• Listed records:
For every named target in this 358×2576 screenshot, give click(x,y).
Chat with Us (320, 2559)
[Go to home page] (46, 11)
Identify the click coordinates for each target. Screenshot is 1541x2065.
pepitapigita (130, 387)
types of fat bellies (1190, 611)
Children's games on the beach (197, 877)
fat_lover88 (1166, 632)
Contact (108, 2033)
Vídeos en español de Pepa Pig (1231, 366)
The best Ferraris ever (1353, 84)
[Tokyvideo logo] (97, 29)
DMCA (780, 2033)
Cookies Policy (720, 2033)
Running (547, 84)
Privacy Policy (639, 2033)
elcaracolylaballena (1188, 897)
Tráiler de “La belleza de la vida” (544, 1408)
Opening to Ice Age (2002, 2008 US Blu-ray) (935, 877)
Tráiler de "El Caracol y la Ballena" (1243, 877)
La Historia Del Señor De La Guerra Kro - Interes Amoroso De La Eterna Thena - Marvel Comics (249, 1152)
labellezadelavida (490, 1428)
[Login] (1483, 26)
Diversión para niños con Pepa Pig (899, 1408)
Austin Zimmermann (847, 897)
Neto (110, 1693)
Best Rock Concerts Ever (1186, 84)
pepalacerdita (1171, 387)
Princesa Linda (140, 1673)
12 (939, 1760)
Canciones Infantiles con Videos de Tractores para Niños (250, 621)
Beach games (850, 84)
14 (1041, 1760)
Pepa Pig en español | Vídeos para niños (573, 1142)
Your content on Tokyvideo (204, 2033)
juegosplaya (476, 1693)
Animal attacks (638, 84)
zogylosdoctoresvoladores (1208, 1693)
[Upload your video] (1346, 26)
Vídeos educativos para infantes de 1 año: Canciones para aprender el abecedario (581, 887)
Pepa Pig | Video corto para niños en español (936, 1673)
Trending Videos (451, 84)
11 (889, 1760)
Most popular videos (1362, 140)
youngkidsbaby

• Task directions:
Write out the listing's lines exactly, from its first line through the line that contains "[Login] (1483, 26)", and stop there.

• Your solution:
For every named target in this 358×2576 screenshot, give click(x,y).
Chat with Us (320, 2559)
[Go to home page] (46, 11)
Identify the click coordinates for each target. Screenshot is 1541x2065.
pepitapigita (130, 387)
types of fat bellies (1190, 611)
Children's games on the beach (197, 877)
fat_lover88 (1166, 632)
Contact (108, 2033)
Vídeos en español de Pepa Pig (1231, 366)
The best Ferraris ever (1353, 84)
[Tokyvideo logo] (97, 29)
DMCA (780, 2033)
Cookies Policy (720, 2033)
Running (547, 84)
Privacy Policy (639, 2033)
elcaracolylaballena (1188, 897)
Tráiler de “La belleza de la vida” (544, 1408)
Opening to Ice Age (2002, 2008 US Blu-ray) (935, 877)
Tráiler de "El Caracol y la Ballena" (1243, 877)
La Historia Del Señor De La Guerra Kro - Interes Amoroso De La Eterna Thena - Marvel Comics (249, 1152)
labellezadelavida (490, 1428)
[Login] (1483, 26)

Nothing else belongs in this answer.